The burden of hepatocellular carcinoma (HCC), the most common form of liver cancer, is steadily growing because obesity, type 2 diabetes, and nonalcoholic fatty liver disease (NAFLD) are replacing viral- and alcohol-related liver disease as major pathogenic promoters. The most worrisome aspects of these new risk factors are their large spread in the general population and their link with HCC arising in noncirrhotic livers. HCC may be the presenting feature of an asymptomatic nonalcoholic steatohepatitis (NASH), the progressive form of NAFLD. The HCC risk connected to metabolic factors has been underestimated so far, and a poorer surveillance has prevented an adequate treatment. Systemic and hepatic molecular mechanisms involved in obesity- and NAFLD-induced hepatocarcinogenesis as well as potential early markers of HCC are being extensively investigated. This review summarizes current evidence linking obesity, NAFLD and liver cancer, discusses its clinical impact and describes the main mechanisms underlying this complex relationship.

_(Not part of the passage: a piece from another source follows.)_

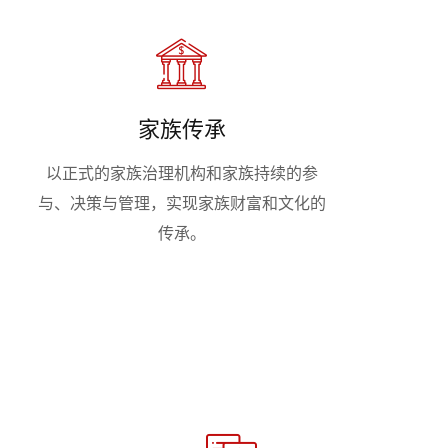
家族传承
以正式的家族治理机构和家族持续的参
与、决策与管理，实现家族财富和文化的
传承。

肝细胞癌(HCC)是最常见的肝癌形式,其负担正在稳步增加,因为肥胖、2 型糖尿病和非酒精性脂肪性肝病(NAFLD)正在取代与病毒和酒精相关的肝病成为主要的致病促进因素。这些新的危险因素最令人担忧的方面是它们在普通人群中的广泛传播,以及它们与非肝硬化肝脏中发生的 HCC 的联系。HCC 可能是非酒精性脂肪性肝炎(NASH)的首发特征,NASH 是 NAFLD 的进展形式。迄今为止,与代谢因素相关的 HCC 风险被低估了,而较差的监测阻止了适当的治疗。正在广泛研究肥胖和 NAFLD 诱导的肝癌发生的系统和肝脏分子机制,以及 HCC 的潜在早期标志物。这篇综述总结了目前肥胖、NAFLD 和肝癌之间的关联证据,讨论了其临床影响,并描述了这种复杂关系的主要机制。